Instructions to follow |
Omitting any pictures, transcribe the entries below exactly.

═══ Entries supplied

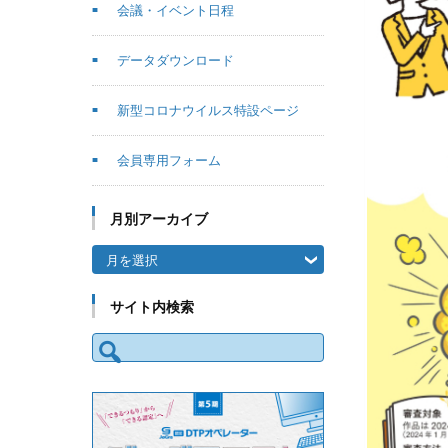
会議・イベント日程
データダウンロード
新型コロナウイルス特設ページ
会員専用フォーム
月別アーカイブ
月別アーカイブ
サイト内検索
検索:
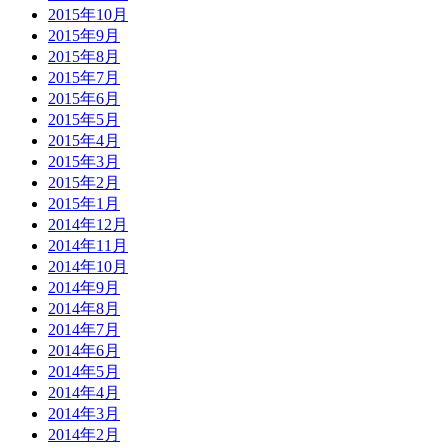
2015年10月
2015年9月
2015年8月
2015年7月
2015年6月
2015年5月
2015年4月
2015年3月
2015年2月
2015年1月
2014年12月
2014年11月
2014年10月
2014年9月
2014年8月
2014年7月
2014年6月
2014年5月
2014年4月
2014年3月
2014年2月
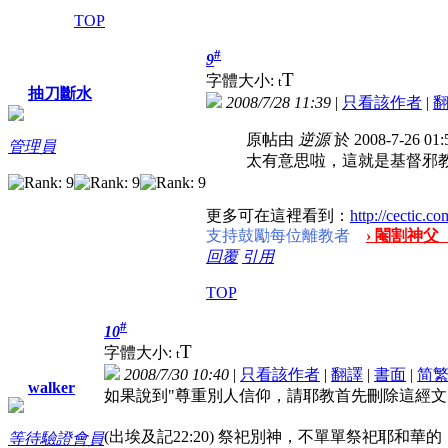
TOP
#
9
T
字體大小:
t
抽刀斷水
2008/7/28 11:39
|
只看該作者
|
原帖由
逆源
於 2008-7-26 0
管理員
太有意思啦，這就是基督邪
更多可在這裡看到：
http://cectic.co
支持鼓勵每位離教者
› 閹割神父
回覆
引用
TOP
#
10
T
字體大小:
t
2008/7/30 10:40
|
只看該作者
|
翻譯
|
書面
|
简
walker
如果說到"尊重別人信仰，請耶教首先刪除這經文
(出埃及記22:20) 祭祀別神，不單單祭祀耶和華
等待驗證會員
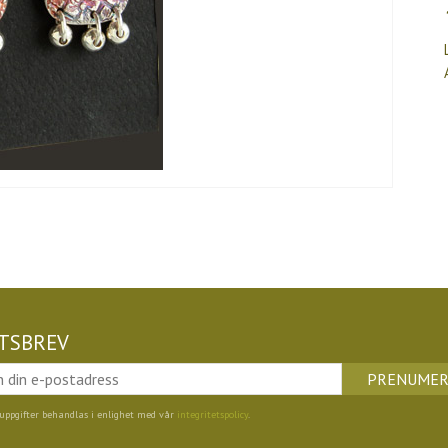
TSBREV
PRENUMER
uppgifter behandlas i enlighet med vår
integritetspolicy
.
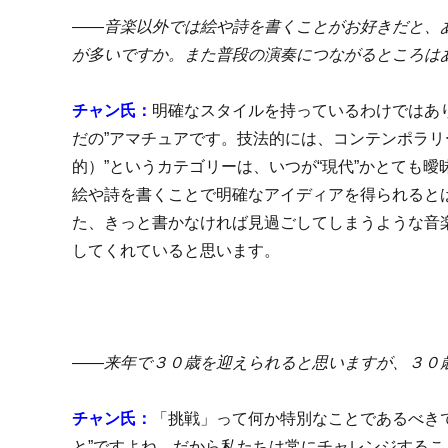
――音楽以外では絵や詩を書くことがお好きだと、
が多いですか。また普段の演奏につながるところは
チャン氏：
明確なスタイルを持っているわけではあ
だの”アマチュアです。技法的には、コンテンポラリ
的）”というカテゴリーは、いつが“現代”かとても
絵や詩を書くことで明確なアイディアを得られると
た、きっと書かなければ見過ごしてしまうような音
してくれていると思います。
――来年で３０歳を迎えられると思いますが、３０
チャン氏：
「挑戦」って何か特別なことであるべき
と”ですよね。だから私たちは常にチャレンジする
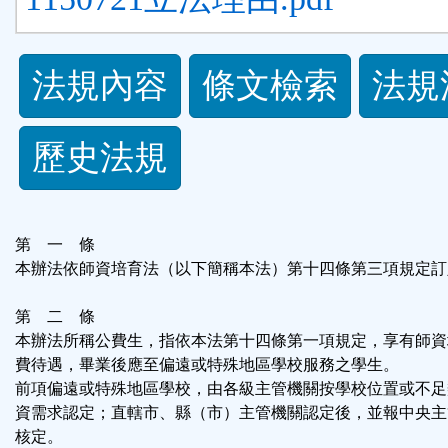
法
法規內容
條文檢索
法規
規
歷史法規
功
能
第 一 條
按
本辦法依師資培育法（以下簡稱本法）第十四條第三項規定訂
鈕
第 二 條
本辦法所稱公費生，指依本法第十四條第一項規定，享有師資
區
費待遇，畢業後應至偏遠或特殊地區學校服務之學生。
前項偏遠或特殊地區學校，由各級主管機關按學校位置或不足
資需求認定；直轄市、縣（市）主管機關認定後，並報中央主
核定。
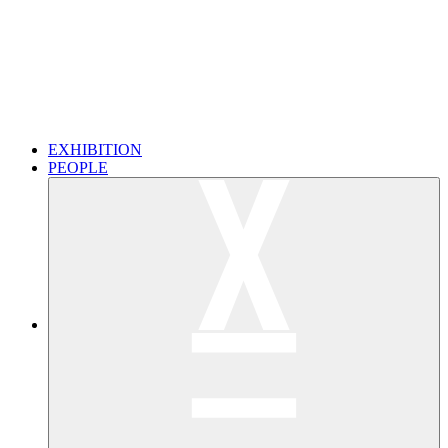
EXHIBITION
PEOPLE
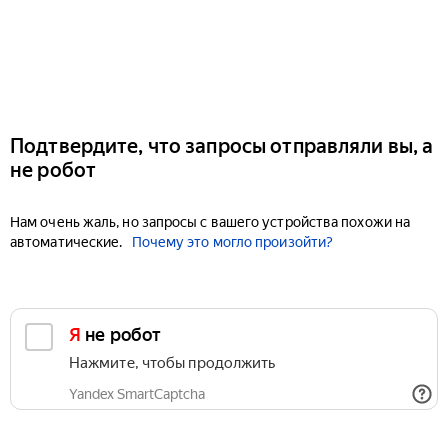
Подтвердите, что запросы отправляли вы, а
не робот
Нам очень жаль, но запросы с вашего устройства похожи на
автоматические.
Почему это могло произойти?
Я не робот
Нажмите, чтобы продолжить
Yandex SmartCaptcha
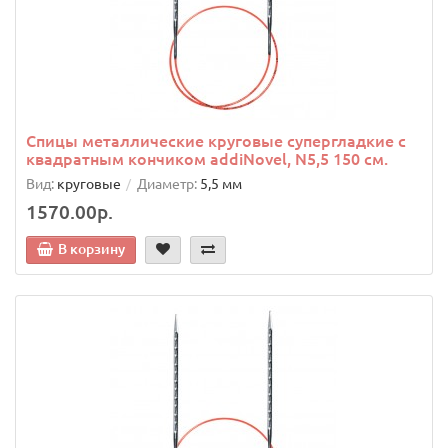
Спицы металлические круговые супергладкие c
квадратным кончиком addiNovel, N5,5 150 см.
Вид:
круговые
Диаметр:
5,5 мм
1570.00р.
В корзину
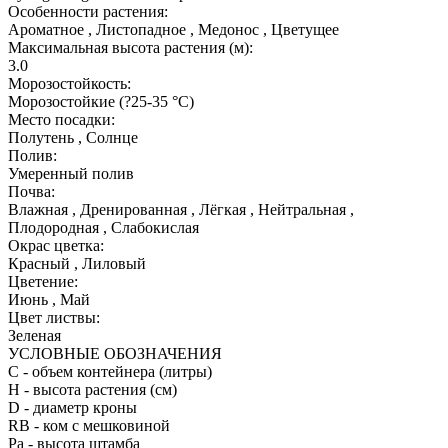
Особенности растения:
Ароматное , Листопадное , Медонос , Цветущее
Максимальная высота растения (м):
3.0
Морозостойкость:
Морозостойкие (?25-35 °С)
Место посадки:
Полутень , Солнце
Полив:
Умеренный полив
Почва:
Влажная , Дренированная , Лёгкая , Нейтральная ,
Плодородная , Слабокислая
Окрас цветка:
Красный , Лиловый
Цветение:
Июнь , Май
Цвет листвы:
Зеленая
УСЛОВНЫЕ ОБОЗНАЧЕНИЯ
С
- объем контейнера (литры)
H
- высота растения (см)
D
- диаметр кроны
RB
- ком с мешковиной
Pa
- высота штамба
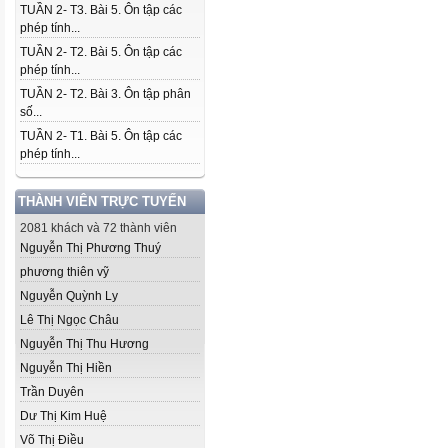
TUẦN 2- T3. Bài 5. Ôn tập các
phép tính...
TUẦN 2- T2. Bài 5. Ôn tập các
phép tính...
TUẦN 2- T2. Bài 3. Ôn tập phân
số...
TUẦN 2- T1. Bài 5. Ôn tập các
phép tính...
THÀNH VIÊN TRỰC TUYẾN
2081 khách và 72 thành viên
Nguyễn Thị Phương Thuý
phương thiên vỹ
Nguyễn Quỳnh Ly
Lê Thị Ngọc Châu
Nguyễn Thị Thu Hương
Nguyễn Thị Hiền
Trần Duyên
Dư Thị Kim Huệ
Võ Thị Điều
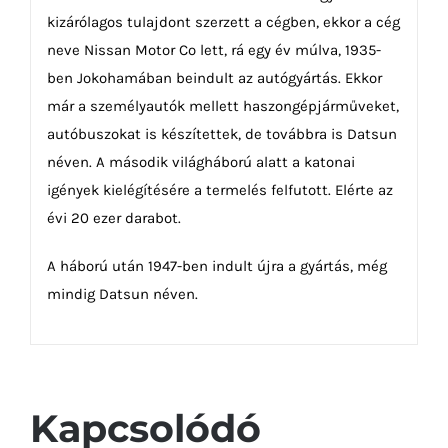
kizárólagos tulajdont szerzett a cégben, ekkor a cég
neve Nissan Motor Co lett, rá egy év múlva, 1935-
ben Jokohamában beindult az autógyártás. Ekkor
már a személyautók mellett haszongépjárműveket,
autóbuszokat is készítettek, de továbbra is Datsun
néven. A második világháború alatt a katonai
igények kielégítésére a termelés felfutott. Elérte az
évi 20 ezer darabot.
A háború után 1947-ben indult újra a gyártás, még
mindig Datsun néven.
Kapcsolódó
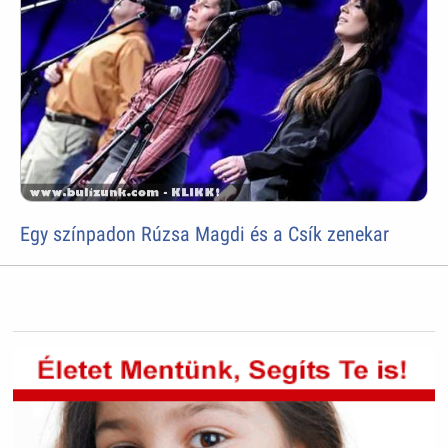
Egy színpadon Rúzsa Magdi és a Csík zenekar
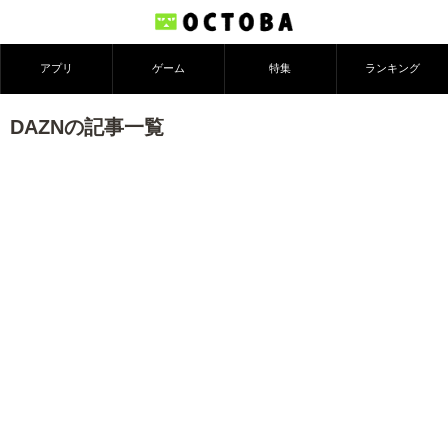
アプリ
ゲーム
特集
ランキング
DAZNの記事一覧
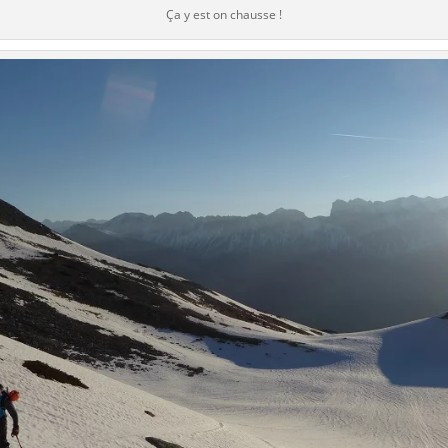
Ça y est on chausse !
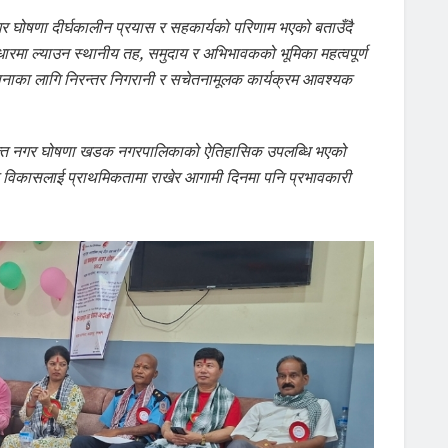
गर घोषणा दीर्घकालीन प्रयास र सहकार्यको परिणाम भएको बताउँदै
धारमा ल्याउन स्थानीय तह, समुदाय र अभिभावकको भूमिका महत्वपूर्ण
पनाका लागि निरन्तर निगरानी र सचेतनामूलक कार्यक्रम आवश्यक
ुक्त नगर घोषणा खडक नगरपालिकाको ऐतिहासिक उपलब्धि भएको
समग्र विकासलाई प्राथमिकतामा राखेर आगामी दिनमा पनि प्रभावकारी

══════

Task answer |
会議・イベント日程
データダウンロード
新型コロナウイルス特設ページ
会員専用フォーム
月別アーカイブ
月別アーカイブ
サイト内検索
検索:
2015年10月
2015年9月
2015年8月
2015年7月
2015年6月
2015年5月
2015年4月
2015年3月
2015年2月
2015年1月
2014年12月
2014年11月
2014年10月
2014年9月
2014年8月
2014年7月
2014年6月
2014年5月
2014年4月
2014年3月
2014年2月
TOP
#
9
T
字體大小:
t
抽刀斷水
2008/7/28 11:39
|
只看該作者
|
原帖由
逆源
於 2008-7-26 0
管理員
太有意思啦，這就是基督邪
更多可在這裡看到：
http://cectic.co
支持鼓勵每位離教者
› 閹割神父
回覆
引用
TOP
#
10
T
字體大小:
t
2008/7/30 10:40
|
只看該作者
|
翻譯
|
書面
|
简
walker
如果說到"尊重別人信仰，請耶教首先刪除這經文
(出埃及記22:20) 祭祀別神，不單單祭祀耶和華
等待驗證會員
TSBREV
PRENUMER
uppgifter behandlas i enlighet med vår
integritetspolicy
.
――音楽以外では絵や詩を書くことがお好きだと、
が多いですか。また普段の演奏につながるところは
チャン氏：
明確なスタイルを持っているわけではあ
だの”アマチュアです。技法的には、コンテンポラリ
的）”というカテゴリーは、いつが“現代”かとても
絵や詩を書くことで明確なアイディアを得られると
た、きっと書かなければ見過ごしてしまうような音
してくれていると思います。
――来年で３０歳を迎えられると思いますが、３０
チャン氏：
「挑戦」って何か特別なことであるべき
と”ですよね。だから私たちは常にチャレンジする
法
法規內容
條文檢索
法規
規
歷史法規
功
能
第 一 條
按
本辦法依師資培育法（以下簡稱本法）第十四條第三項規定訂
鈕
第 二 條
本辦法所稱公費生，指依本法第十四條第一項規定，享有師資
區
費待遇，畢業後應至偏遠或特殊地區學校服務之學生。
前項偏遠或特殊地區學校，由各級主管機關按學校位置或不足
資需求認定；直轄市、縣（市）主管機關認定後，並報中央主
核定。
EXHIBITION
PEOPLE
Подтвердите, что запросы отправляли вы, а
не робот
Нам очень жаль, но запросы с вашего устройства похожи на
автоматические.
Почему это могло произойти?
Я не робот
Нажмите, чтобы продолжить
Yandex SmartCaptcha
Спицы металлические круговые супергладкие c
квадратным кончиком addiNovel, N5,5 150 см.
Вид:
круговые
Диаметр:
5,5 мм
1570.00р.
В корзину
Особенности растения:
Ароматное , Листопадное , Медонос , Цветущее
Максимальная высота растения (м):
3.0
Морозостойкость:
Морозостойкие (?25-35 °С)
Место посадки:
Полутень , Солнце
Полив:
Умеренный полив
Почва:
Влажная , Дренированная , Лёгкая , Нейтральная ,
Плодородная , Слабокислая
Окрас цветка:
Красный , Лиловый
Цветение:
Июнь , Май
Цвет листвы:
Зеленая
УСЛОВНЫЕ ОБОЗНАЧЕНИЯ
С
- объем контейнера (литры)
H
- высота растения (см)
D
- диаметр кроны
RB
- ком с мешковиной
Pa
- высота штамба
TUẦN 2- T3. Bài 5. Ôn tập các
phép tính...
TUẦN 2- T2. Bài 5. Ôn tập các
phép tính...
TUẦN 2- T2. Bài 3. Ôn tập phân
số...
TUẦN 2- T1. Bài 5. Ôn tập các
phép tính...
THÀNH VIÊN TRỰC TUYẾN
2081 khách và 72 thành viên
Nguyễn Thị Phương Thuý
phương thiên vỹ
Nguyễn Quỳnh Ly
Lê Thị Ngọc Châu
Nguyễn Thị Thu Hương
Nguyễn Thị Hiền
Trần Duyên
Dư Thị Kim Huệ
Võ Thị Điều
kizárólagos tulajdont szerzett a cégben, ekkor a cég
neve Nissan Motor Co lett, rá egy év múlva, 1935-
ben Jokohamában beindult az autógyártás. Ekkor
már a személyautók mellett haszongépjárműveket,
autóbuszokat is készítettek, de továbbra is Datsun
néven. A második világháború alatt a katonai
igények kielégítésére a termelés felfutott. Elérte az
évi 20 ezer darabot.
A háború után 1947-ben indult újra a gyártás, még
mindig Datsun néven.
Kapcsolódó
Egy színpadon Rúzsa Magdi és a Csík zenekar
アプリ
ゲーム
特集
ランキング
DAZNの記事一覧
Ça y est on chausse !
गर घोषणा दीर्घकालीन प्रयास र सहकार्यको परिणाम भएको बताउँदै
धारमा ल्याउन स्थानीय तह, समुदाय र अभिभावकको भूमिका महत्वपूर्ण
पनाका लागि निरन्तर निगरानी र सचेतनामूलक कार्यक्रम आवश्यक
ुक्त नगर घोषणा खडक नगरपालिकाको ऐतिहासिक उपलब्धि भएको
समग्र विकासलाई प्राथमिकतामा राखेर आगामी दिनमा पनि प्रभावकारी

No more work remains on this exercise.